Des spécialistes de la mobilité durable s’attaquent à l’auto électrique!

  • Forum
  • Le 30 septembre 2019

  • Mathieu-Robert Sauvé
De gauche à droite, Marie Grégoire, Pierre-Olivier Pineau, Sébastien Lord et Catherine Morency.

De gauche à droite, Marie Grégoire, Pierre-Olivier Pineau, Sébastien Lord et Catherine Morency.

Crédit : Benjamin Seropian

En 5 secondes

Une conférence publique sur la mobilité durable a attiré plus de 200 personnes à HEC Montréal la semaine dernière.

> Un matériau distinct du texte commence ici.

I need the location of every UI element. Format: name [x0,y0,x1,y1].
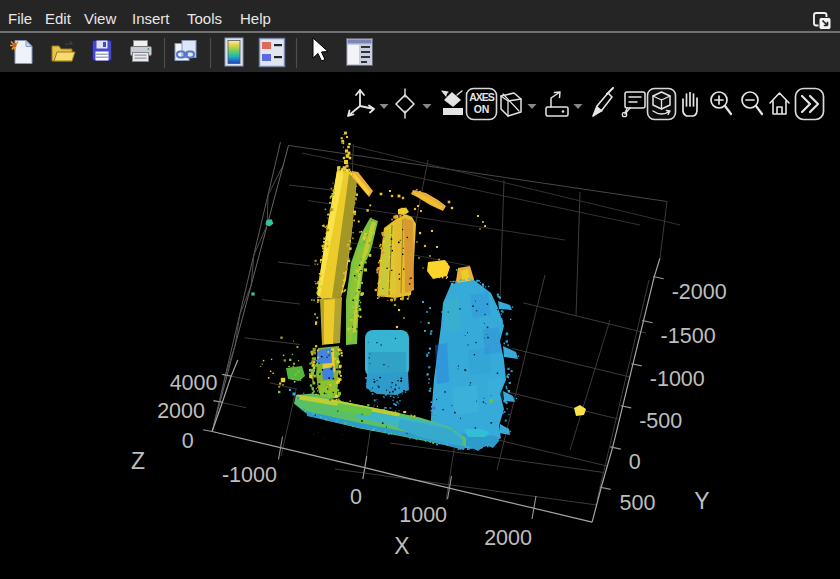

Les incitatifs fiscaux pour l’achat de véhicules électriques sont une mauvaise idée si l’on veut réduire nos émissions de gaz à effet de serre. En admettant que les Québécois se tournent majoritairement vers l’auto propulsée à l'électricité, on peut s’attendre à un plus grand étalement urbain et à une hausse des congestions routières. «Le seul secteur où l’on peut présumer qu’il y aura une amélioration, c’est en matière de pollution de l’air», a précisé Pierre-Olivier Pineau, professeur à HEC Montréal.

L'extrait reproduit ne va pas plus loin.